My stomach growled, and my mouth was dry. I rummaged through my backpack, relieved to find everything still there: two granola bars, a bottle of water, a book, my dead phone, and a jacket. No matter how many times I pressed the button, the phone wouldn’t power on. Dead as a doornail. With a sigh, I focused on what I could control, eating one of the granola bars and washing it down with the water. The simple act of eating grounded me and pulled me out of the mental spiral.

As I sat there, my mind drifted back to what the text had said—Gate Traveler. It had to be connected to the stones I’d passed through. I glanced over my shoulder. Two massive boulders with flat tops stood behind me, like tree stumps made of stone. A shiver ran down my spine as the strange pull that had led me here popped back into my mind. The feeling was still present. It was fainter now, but still there, like an invisible connection to the stones. But this time, there wasn’t a pull or urgency—just a quiet sense of “it’s here.”

Can I go back?

Standing, I hesitated for a moment before reaching out to touch the nearest stone. It was cool beneath my fingers, rough but somehow familiar. Like before, text appeared in front of my eyes:

Traveler’s Gate #468217258

Destination: Earth/Gaia/Terra

Status: Unintegrated

Mana level: 3

Technology level: Low

Threat level: Humans–moderate. Other beings–very high.

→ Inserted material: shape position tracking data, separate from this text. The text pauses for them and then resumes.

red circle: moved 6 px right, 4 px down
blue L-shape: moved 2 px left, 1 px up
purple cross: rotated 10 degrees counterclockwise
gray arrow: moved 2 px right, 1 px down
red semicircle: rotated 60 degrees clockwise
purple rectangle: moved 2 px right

I dropped on my butt, staring at the text as my mind spun. A portal? To another world? No, back to Earth. My thoughts raced, jumping from one revelation to the next.

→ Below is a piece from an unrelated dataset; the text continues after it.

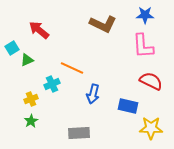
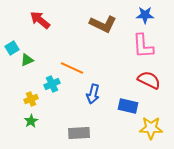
red arrow: moved 1 px right, 10 px up
red semicircle: moved 2 px left, 1 px up
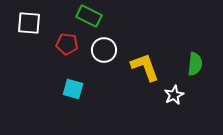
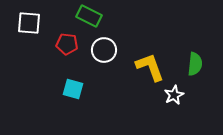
yellow L-shape: moved 5 px right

Mana level? What the hell was that?

Technology level low? Why low? Did that mean this place had a lower technology level than Earth? Or was Earth the one with the lower tech compared to here? Or somewhere else entirely?

Then the last line hit me—other beings. My chest tightened, my heart pounding in my ears. Aliens. I could barely wrap my head around it. Aliens were real? My breathing quickened, panic crept in, and threatened to overwhelm me.

No. Not now. I’m not going to lose it.

Before I could spiral into hyperventilation, my legs moved on instinct. I jumped to my feet, heart pounding, grabbed my backpack, and ran straight back through the Gate. Whatever this place was, I wasn’t ready for it. Not yet.